APPEAL from the Circuit Court of Du Page County; the Hon. S. BRUCE SKIDMORE, Judge, presiding.


Monotronics Corporation, a small closely held corporation and two principals of that corporation, John S. Archer and Howard L. Plante, brought suit in the circuit court of Du Page County against Gary D. Baylor, a third principal who had served as the corporation president. In their complaint for injunctive relief and monetary damages, plaintiffs alleged (1) that Baylor had breached his fiduciary duty to the corporation by engaging in a competing business; (2) that Baylor had used the services of Monotronics employees in the conduct of his competing business without reimbursing Monotronics; and, (3) that Baylor had misused and misappropriated corporate funds by paying himself unauthorized sales commissions and unearned overtime.
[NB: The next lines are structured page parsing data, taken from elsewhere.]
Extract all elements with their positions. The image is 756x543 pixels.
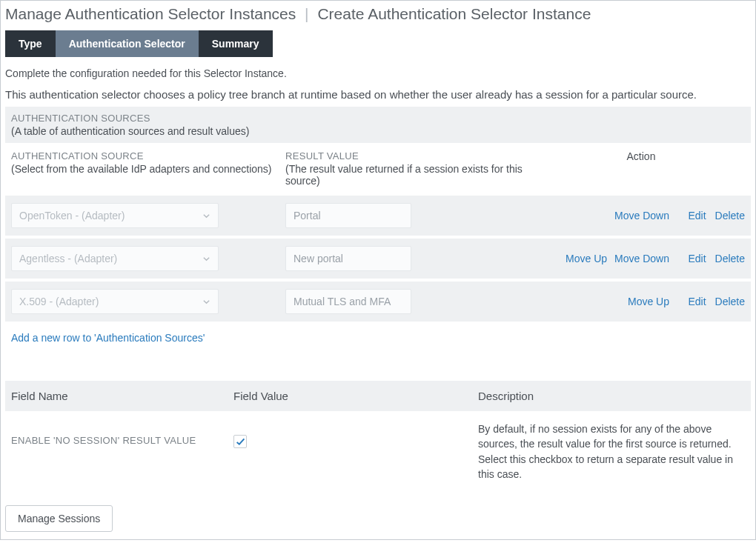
breadcrumb-separator: |: [300, 5, 313, 22]
delete-link[interactable]: Delete: [715, 296, 745, 307]
check-icon: [236, 437, 245, 447]
auth-source-row: Agentless - (Adapter)New portalMove UpMo…: [5, 239, 751, 279]
tab-summary[interactable]: Summary: [199, 30, 273, 57]
auth-sources-subtitle: (A table of authentication sources and r…: [11, 125, 745, 137]
helper-text-1: Complete the configuration needed for th…: [1, 57, 755, 84]
breadcrumb-part-2: Create Authentication Selector Instance: [317, 5, 591, 22]
result-value-input[interactable]: New portal: [285, 246, 411, 271]
auth-source-select[interactable]: X.509 - (Adapter): [11, 289, 219, 314]
field-desc-no-session: By default, if no session exists for any…: [478, 422, 745, 482]
col-action-label: Action: [537, 150, 745, 162]
field-name-no-session: ENABLE 'NO SESSION' RESULT VALUE: [11, 422, 233, 446]
move-up-link[interactable]: Move Up: [566, 253, 607, 264]
col-result-value-sub: (The result value returned if a session …: [285, 163, 537, 187]
auth-source-select[interactable]: Agentless - (Adapter): [11, 246, 219, 271]
auth-source-row: X.509 - (Adapter)Mutual TLS and MFAMove …: [5, 282, 751, 322]
auth-sources-columns: AUTHENTICATION SOURCE (Select from the a…: [5, 143, 751, 196]
breadcrumb-part-1: Manage Authentication Selector Instances: [5, 5, 296, 22]
breadcrumb: Manage Authentication Selector Instances…: [1, 1, 755, 26]
col-result-value-label: RESULT VALUE: [285, 150, 537, 161]
tab-authentication-selector[interactable]: Authentication Selector: [56, 30, 199, 57]
move-down-link[interactable]: Move Down: [614, 210, 669, 221]
result-value-input[interactable]: Mutual TLS and MFA: [285, 289, 411, 314]
move-up-link[interactable]: Move Up: [628, 296, 669, 307]
chevron-down-icon: [202, 212, 210, 220]
col-auth-source-label: AUTHENTICATION SOURCE: [11, 150, 285, 161]
delete-link[interactable]: Delete: [715, 210, 745, 221]
tab-type[interactable]: Type: [5, 30, 56, 57]
field-table-header: Field Name Field Value Description: [5, 381, 751, 411]
auth-sources-section-header: AUTHENTICATION SOURCES (A table of authe…: [5, 107, 751, 143]
enable-no-session-checkbox[interactable]: [233, 435, 247, 448]
field-head-desc: Description: [478, 390, 745, 402]
move-down-link[interactable]: Move Down: [614, 253, 669, 264]
field-row-no-session: ENABLE 'NO SESSION' RESULT VALUE By defa…: [5, 411, 751, 490]
auth-sources-title: AUTHENTICATION SOURCES: [11, 113, 745, 124]
auth-source-value: OpenToken - (Adapter): [19, 210, 125, 221]
chevron-down-icon: [202, 298, 210, 306]
edit-link[interactable]: Edit: [688, 253, 706, 264]
result-value-text: New portal: [294, 253, 343, 264]
field-head-name: Field Name: [11, 390, 233, 402]
edit-link[interactable]: Edit: [688, 296, 706, 307]
auth-source-select[interactable]: OpenToken - (Adapter): [11, 203, 219, 228]
result-value-text: Portal: [294, 210, 321, 221]
add-row-link[interactable]: Add a new row to 'Authentication Sources…: [1, 324, 755, 351]
result-value-input[interactable]: Portal: [285, 203, 411, 228]
col-auth-source-sub: (Select from the available IdP adapters …: [11, 163, 285, 175]
auth-source-row: OpenToken - (Adapter)PortalMove DownEdit…: [5, 196, 751, 236]
field-head-value: Field Value: [233, 390, 478, 402]
auth-source-value: X.509 - (Adapter): [19, 296, 99, 307]
auth-source-value: Agentless - (Adapter): [19, 253, 117, 264]
delete-link[interactable]: Delete: [715, 253, 745, 264]
manage-sessions-button[interactable]: Manage Sessions: [5, 505, 113, 532]
chevron-down-icon: [202, 255, 210, 263]
helper-text-2: This authentication selector chooses a p…: [1, 84, 755, 107]
result-value-text: Mutual TLS and MFA: [294, 296, 391, 307]
wizard-tabs: Type Authentication Selector Summary: [5, 30, 751, 57]
edit-link[interactable]: Edit: [688, 210, 706, 221]
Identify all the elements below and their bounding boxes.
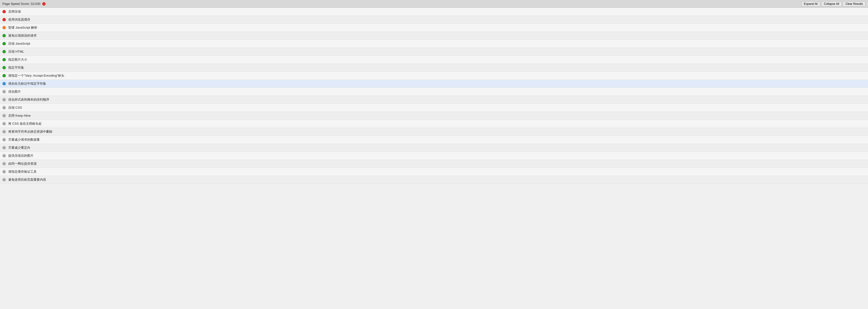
item-label: 压缩 JavaScript [8,41,30,46]
page-header: Page Speed Score: 31/100 Expand All Coll… [0,0,868,8]
item-label: 请指定一个"Vary: Accept-Encoding"标头 [8,73,64,78]
item-label: 优化图片 [8,90,21,94]
list-item[interactable]: 提供压缩后的图片 [0,152,868,160]
items-list: 启用压缩使用浏览器缓存暂缓 JavaScript 解析避免出现错误的请求压缩 J… [0,8,868,184]
item-label: 启用压缩 [8,9,21,14]
status-dot-icon [2,138,6,142]
item-label: 由同一网址提供资源 [8,161,37,166]
list-item[interactable]: 将查询字符串从静态资源中删除 [0,128,868,136]
status-dot-icon [2,106,6,110]
item-label: 暂缓 JavaScript 解析 [8,26,37,30]
item-label: 指定字符集 [8,65,24,70]
list-item[interactable]: 尽量减少请求的数据量 [0,136,868,144]
header-buttons: Expand All Collapse All Clear Results [801,1,866,6]
collapse-all-button[interactable]: Collapse All [821,1,842,6]
list-item[interactable]: 指定图片大小 [0,56,868,64]
list-item[interactable]: 启用 Keep-Alive [0,112,868,120]
status-dot-icon [2,66,6,69]
item-label: 提供压缩后的图片 [8,154,33,158]
status-dot-icon [2,26,6,29]
item-label: 将 CSS 放在文档标头处 [8,122,42,126]
item-label: 优化样式表和脚本的排列顺序 [8,97,49,102]
status-dot-icon [2,34,6,37]
list-item[interactable]: 优化样式表和脚本的排列顺序 [0,96,868,104]
list-item[interactable]: 优化图片 [0,88,868,96]
item-label: 将查询字符串从静态资源中删除 [8,129,53,134]
item-label: 避免出现错误的请求 [8,33,37,38]
list-item[interactable]: 压缩 HTML [0,48,868,56]
status-dot-icon [2,98,6,101]
status-dot-icon [2,114,6,117]
item-label: 避免使用目标页面重要内容 [8,178,46,182]
expand-all-button[interactable]: Expand All [801,1,820,6]
status-dot-icon [2,58,6,61]
status-dot-icon [2,122,6,125]
status-dot-icon [2,130,6,133]
status-dot-icon [2,170,6,174]
list-item[interactable]: 请勿在元标记中指定字符集 [0,80,868,88]
item-label: 请指定缓存验证工具 [8,169,37,174]
status-dot-icon [2,50,6,53]
score-badge-icon [42,2,45,6]
list-item[interactable]: 请指定缓存验证工具 [0,168,868,176]
list-item[interactable]: 将 CSS 放在文档标头处 [0,120,868,128]
item-label: 尽量减少请求的数据量 [8,137,40,142]
page-score-title: Page Speed Score: 31/100 [2,2,40,6]
status-dot-icon [2,146,6,149]
list-item[interactable]: 由同一网址提供资源 [0,160,868,168]
list-item[interactable]: 暂缓 JavaScript 解析 [0,24,868,32]
status-dot-icon [2,42,6,45]
status-dot-icon [2,178,6,181]
list-item[interactable]: 请指定一个"Vary: Accept-Encoding"标头 [0,72,868,80]
status-dot-icon [2,82,6,85]
status-dot-icon [2,90,6,93]
list-item[interactable]: 使用浏览器缓存 [0,16,868,24]
item-label: 启用 Keep-Alive [8,114,31,118]
item-label: 压缩 CSS [8,105,22,110]
item-label: 指定图片大小 [8,58,27,62]
status-dot-icon [2,74,6,78]
item-label: 尽量减少重定向 [8,146,30,150]
status-dot-icon [2,10,6,13]
list-item[interactable]: 指定字符集 [0,64,868,72]
item-label: 请勿在元标记中指定字符集 [8,82,46,86]
clear-results-button[interactable]: Clear Results [843,1,866,6]
status-dot-icon [2,154,6,157]
list-item[interactable]: 启用压缩 [0,8,868,16]
header-left: Page Speed Score: 31/100 [2,2,45,6]
list-item[interactable]: 压缩 CSS [0,104,868,112]
list-item[interactable]: 避免使用目标页面重要内容 [0,176,868,184]
list-item[interactable]: 避免出现错误的请求 [0,32,868,40]
list-item[interactable]: 尽量减少重定向 [0,144,868,152]
item-label: 压缩 HTML [8,50,24,54]
item-label: 使用浏览器缓存 [8,18,30,22]
status-dot-icon [2,18,6,21]
status-dot-icon [2,162,6,165]
list-item[interactable]: 压缩 JavaScript [0,40,868,48]
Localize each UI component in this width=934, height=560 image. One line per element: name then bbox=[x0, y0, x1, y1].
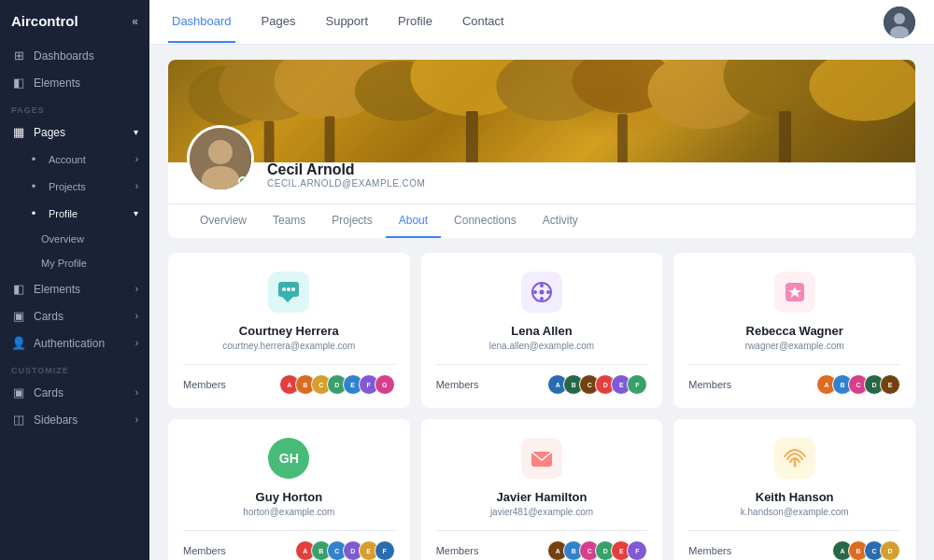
sidebar-item-label: Authentication bbox=[34, 337, 105, 350]
sidebar-item-elements2[interactable]: ◧ Elements › bbox=[0, 275, 149, 302]
tab-overview[interactable]: Overview bbox=[187, 204, 260, 238]
tab-about[interactable]: About bbox=[386, 204, 441, 238]
topnav-item-pages[interactable]: Pages bbox=[258, 1, 300, 43]
svg-point-34 bbox=[539, 290, 544, 295]
main-content: Dashboard Pages Support Profile Contact bbox=[149, 0, 934, 560]
sidebar-item-overview[interactable]: Overview bbox=[0, 227, 149, 251]
team-name-4: Guy Horton bbox=[256, 490, 323, 504]
tab-teams[interactable]: Teams bbox=[260, 204, 318, 238]
tab-projects[interactable]: Projects bbox=[318, 204, 385, 238]
members-avatars-6: A B C D bbox=[832, 540, 900, 560]
tab-connections[interactable]: Connections bbox=[441, 204, 530, 238]
team-name-5: Javier Hamilton bbox=[497, 490, 587, 504]
chevron-right-icon: › bbox=[135, 338, 138, 348]
sidebar-item-sidebars[interactable]: ◫ Sidebars › bbox=[0, 406, 149, 433]
cards-icon: ▣ bbox=[11, 385, 26, 399]
sidebar-item-label: Cards bbox=[34, 310, 64, 323]
section-label-customize: CUSTOMIZE bbox=[0, 357, 149, 379]
chevron-right-icon: › bbox=[135, 181, 138, 191]
topnav: Dashboard Pages Support Profile Contact bbox=[149, 0, 934, 45]
sidebar-item-myprofile[interactable]: My Profile bbox=[0, 251, 149, 275]
members-label-4: Members bbox=[183, 545, 226, 556]
team-members-row-5: Members A B C D E F bbox=[436, 540, 648, 560]
sidebar-item-dashboards[interactable]: ⊞ Dashboards bbox=[0, 42, 149, 69]
members-avatars-5: A B C D E F bbox=[547, 540, 647, 560]
sidebar-item-label: Dashboards bbox=[34, 49, 94, 63]
pages-icon: ▦ bbox=[11, 125, 26, 139]
tab-activity[interactable]: Activity bbox=[530, 204, 591, 238]
team-name-1: Courtney Herrera bbox=[239, 324, 339, 338]
member-avatar: G bbox=[375, 374, 395, 395]
sidebar-item-label: Projects bbox=[49, 181, 86, 192]
team-members-row-6: Members A B C D bbox=[688, 540, 900, 560]
svg-marker-25 bbox=[282, 297, 293, 302]
chevron-right-icon: › bbox=[135, 387, 138, 398]
sidebar-item-pages[interactable]: ▦ Pages ▾ bbox=[0, 119, 149, 146]
profile-name: Cecil Arnold bbox=[267, 161, 425, 178]
team-card-4[interactable]: GH Guy Horton horton@example.com Members… bbox=[168, 419, 410, 560]
svg-point-33 bbox=[546, 290, 550, 294]
team-card-1[interactable]: Courtney Herrera courtney.herrera@exampl… bbox=[168, 253, 410, 408]
avatar-image bbox=[884, 7, 915, 38]
sidebar-item-cards[interactable]: ▣ Cards › bbox=[0, 302, 149, 329]
chevron-down-icon: ▾ bbox=[134, 127, 138, 137]
auth-icon: 👤 bbox=[11, 336, 26, 350]
sidebar-item-elements[interactable]: ◧ Elements bbox=[0, 69, 149, 96]
team-divider-2 bbox=[436, 364, 648, 365]
team-icon-1 bbox=[268, 272, 309, 313]
members-label-1: Members bbox=[183, 379, 226, 390]
team-card-6[interactable]: Keith Hanson k.handson@example.com Membe… bbox=[673, 419, 915, 560]
team-email-4: horton@example.com bbox=[243, 507, 334, 517]
team-card-2[interactable]: Lena Allen lena.allen@example.com Member… bbox=[421, 253, 663, 408]
page-content: Cecil Arnold CECIL.ARNOLD@EXAMPLE.COM Ov… bbox=[149, 45, 934, 560]
svg-point-38 bbox=[793, 465, 796, 468]
members-avatars-2: A B C D E F bbox=[547, 374, 647, 395]
sidebar-item-label: Pages bbox=[34, 126, 65, 139]
team-email-6: k.handson@example.com bbox=[741, 507, 849, 517]
members-avatars-1: A B C D E F G bbox=[279, 374, 395, 395]
members-label-2: Members bbox=[436, 379, 479, 390]
members-avatars-4: A B C D E F bbox=[295, 540, 395, 560]
team-email-2: lena.allen@example.com bbox=[489, 341, 594, 351]
sidebars-icon: ◫ bbox=[11, 413, 26, 427]
team-card-5[interactable]: Javier Hamilton javier481@example.com Me… bbox=[421, 419, 663, 560]
sidebar-item-label: Overview bbox=[41, 233, 84, 245]
chevron-right-icon: › bbox=[135, 284, 138, 294]
team-divider-5 bbox=[436, 530, 648, 531]
sidebar-item-projects[interactable]: • Projects › bbox=[0, 173, 149, 200]
sidebar-item-label: Profile bbox=[49, 208, 78, 219]
member-avatar: F bbox=[627, 374, 647, 395]
grid-icon: ⊞ bbox=[11, 49, 26, 63]
user-avatar[interactable] bbox=[884, 7, 915, 38]
svg-point-26 bbox=[282, 287, 286, 291]
topnav-item-support[interactable]: Support bbox=[321, 1, 372, 43]
sidebar-section-pages: ▦ Pages ▾ • Account › • Projects › • Pro… bbox=[0, 119, 149, 357]
profile-info: Cecil Arnold CECIL.ARNOLD@EXAMPLE.COM bbox=[168, 125, 915, 203]
team-divider-6 bbox=[688, 530, 900, 531]
team-members-row-3: Members A B C D E bbox=[688, 374, 900, 395]
sidebar: Aircontrol « ⊞ Dashboards ◧ Elements PAG… bbox=[0, 0, 149, 560]
topnav-item-contact[interactable]: Contact bbox=[459, 1, 508, 43]
sidebar-item-account[interactable]: • Account › bbox=[0, 146, 149, 173]
chevron-down-icon: ▾ bbox=[134, 208, 138, 218]
team-divider-1 bbox=[183, 364, 395, 365]
sidebar-header: Aircontrol « bbox=[0, 0, 149, 42]
collapse-icon[interactable]: « bbox=[132, 15, 138, 28]
topnav-item-profile[interactable]: Profile bbox=[394, 1, 436, 43]
team-email-1: courtney.herrera@example.com bbox=[222, 341, 355, 351]
sidebar-item-authentication[interactable]: 👤 Authentication › bbox=[0, 329, 149, 357]
chevron-right-icon: › bbox=[135, 154, 138, 164]
sidebar-item-cards2[interactable]: ▣ Cards › bbox=[0, 379, 149, 406]
member-avatar: E bbox=[880, 374, 900, 395]
members-avatars-3: A B C D E bbox=[816, 374, 900, 395]
topnav-item-dashboard[interactable]: Dashboard bbox=[168, 1, 235, 43]
team-divider-3 bbox=[688, 364, 900, 365]
members-label-3: Members bbox=[688, 379, 731, 390]
svg-point-12 bbox=[809, 60, 915, 121]
sidebar-item-profile[interactable]: • Profile ▾ bbox=[0, 200, 149, 227]
team-members-row-4: Members A B C D E F bbox=[183, 540, 395, 560]
team-card-3[interactable]: Rebecca Wagner rwagner@example.com Membe… bbox=[673, 253, 915, 408]
profile-card: Cecil Arnold CECIL.ARNOLD@EXAMPLE.COM Ov… bbox=[168, 60, 915, 238]
svg-point-31 bbox=[540, 297, 544, 301]
team-name-6: Keith Hanson bbox=[756, 490, 834, 504]
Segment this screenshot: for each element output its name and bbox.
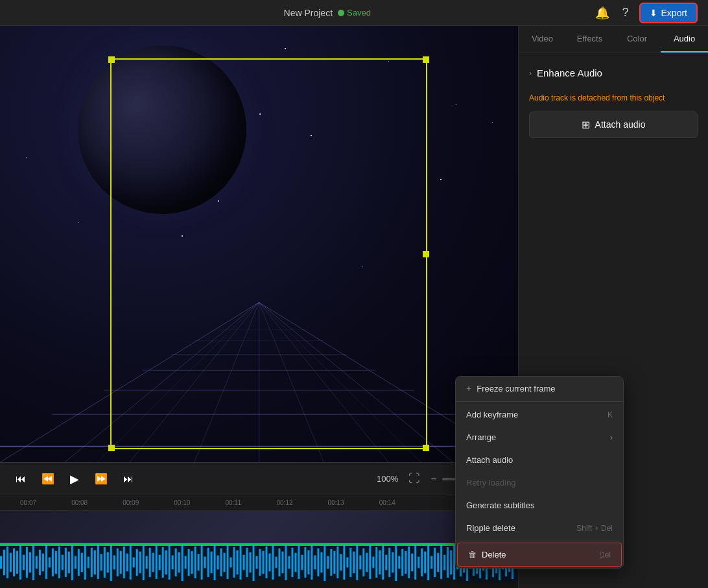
svg-rect-136 [379,550,381,574]
svg-rect-77 [188,549,190,576]
svg-rect-39 [65,548,67,577]
help-button[interactable]: ? [620,3,631,22]
skip-to-start-button[interactable]: ⏮ [13,471,29,488]
svg-line-8 [65,302,259,462]
svg-rect-103 [272,545,274,580]
timeline-area[interactable] [0,510,518,588]
context-item-ripple-delete[interactable]: Ripple delete Shift + Del [456,517,623,539]
svg-rect-108 [288,556,290,569]
export-label: Export [661,8,687,18]
svg-rect-58 [126,554,128,572]
svg-rect-104 [275,557,277,569]
svg-rect-105 [278,548,280,576]
ruler-mark-7: 00:14 [362,499,413,506]
svg-rect-75 [182,544,183,581]
svg-rect-123 [336,547,338,578]
svg-line-12 [259,302,324,462]
svg-rect-55 [117,548,119,576]
tab-audio[interactable]: Audio [661,26,708,53]
svg-rect-153 [434,548,436,577]
svg-line-14 [259,302,454,462]
video-preview[interactable] [0,26,518,462]
export-button[interactable]: ⬇ Export [639,3,698,23]
tab-video[interactable]: Video [519,26,566,53]
svg-rect-47 [91,548,93,577]
freeze-label: Freeze current frame [477,384,555,394]
svg-rect-133 [369,546,371,579]
svg-rect-128 [353,552,355,573]
panel-tabs: Video Effects Color Audio [519,26,708,53]
svg-rect-122 [333,551,335,574]
svg-rect-146 [411,554,413,572]
svg-rect-59 [130,545,132,580]
attach-audio-button[interactable]: ⊞ Attach audio [529,112,698,138]
svg-rect-36 [55,551,57,574]
svg-rect-88 [224,553,226,572]
svg-rect-48 [94,550,96,574]
svg-rect-41 [71,545,73,580]
svg-rect-69 [162,547,164,578]
fast-forward-button[interactable]: ⏩ [92,470,110,488]
svg-rect-61 [136,549,138,576]
ruler-mark-6: 00:13 [311,499,362,506]
svg-rect-35 [52,548,54,576]
svg-rect-50 [100,554,102,571]
add-keyframe-shortcut: K [608,410,613,419]
video-track[interactable] [0,510,518,543]
svg-rect-125 [343,545,345,580]
zoom-out-button[interactable]: − [431,473,436,485]
skip-to-end-button[interactable]: ⏭ [121,471,136,488]
context-item-add-keyframe[interactable]: Add keyframe K [456,403,623,426]
zoom-level: 100% [377,474,398,484]
play-pause-button[interactable]: ▶ [67,469,82,489]
svg-rect-137 [382,545,384,580]
svg-rect-57 [123,547,125,578]
svg-rect-62 [139,552,141,573]
svg-rect-148 [418,557,419,569]
svg-rect-73 [175,548,177,576]
svg-rect-43 [78,549,80,576]
svg-rect-142 [398,556,400,569]
svg-rect-42 [75,556,77,569]
ruler-mark-4: 00:11 [207,499,259,506]
attach-audio-label: Attach audio [595,119,646,130]
plus-icon: + [466,383,471,394]
tab-color[interactable]: Color [613,26,661,53]
notification-button[interactable]: 🔔 [593,3,612,23]
svg-rect-63 [143,545,145,580]
svg-rect-79 [195,547,196,578]
svg-rect-117 [317,548,319,576]
rewind-button[interactable]: ⏪ [39,470,57,488]
waveform-svg [0,543,518,582]
enhance-audio-header[interactable]: › Enhance Audio [529,64,698,82]
ruler-mark-0: 00:07 [3,499,54,506]
tab-effects[interactable]: Effects [566,26,613,53]
fit-screen-button[interactable]: ⛶ [408,472,420,486]
svg-rect-143 [401,549,403,576]
context-item-delete[interactable]: 🗑 Delete Del [457,543,622,567]
delete-shortcut: Del [599,550,611,559]
svg-rect-111 [298,546,300,579]
enhance-audio-label: Enhance Audio [537,67,602,78]
svg-rect-49 [97,546,99,579]
svg-rect-119 [324,544,325,581]
context-divider-2 [456,541,623,541]
context-item-freeze[interactable]: + Freeze current frame [456,377,623,400]
svg-rect-66 [152,553,154,572]
svg-rect-106 [281,552,283,573]
topbar-right: 🔔 ? ⬇ Export [593,3,698,23]
svg-rect-114 [307,550,309,574]
perspective-grid [0,222,518,462]
svg-rect-121 [330,549,332,576]
context-item-attach-audio[interactable]: Attach audio [456,449,623,471]
context-item-arrange[interactable]: Arrange › [456,426,623,449]
svg-rect-155 [440,546,442,579]
svg-rect-156 [443,555,445,570]
svg-rect-86 [217,556,219,570]
svg-rect-110 [294,553,296,572]
ruler-mark-3: 00:10 [156,499,207,506]
audio-track[interactable] [0,543,518,582]
export-icon: ⬇ [650,8,657,18]
context-item-generate-subtitles[interactable]: Generate subtitles [456,494,623,517]
attach-audio-icon: ⊞ [582,119,590,131]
The case originally came before the circuit court on February 11, 1980, on a petition for a temporary restraining order to prevent Baylor from acting as president of Monotronics or from entering the premises of the corporation. The order was granted and further hearings set for February 21, 1980. The order was later dissolved and an injunction entered which mandated that Baylor be allowed to serve as president of Monotronics. On June 10, 1980, the parties entered into a stipulation concerning the issues to be determined by the court. These were:

"A. Whether or not plaintiffs were entitled to have returned the sums represented by two checks drawn by the defendant, Baylor, as sales commissions for the years [sic] 1978 in the amount of $5,074.18 and 1979 in the amount of $15,114.94 and other alleged sales commissions during 1978-1980.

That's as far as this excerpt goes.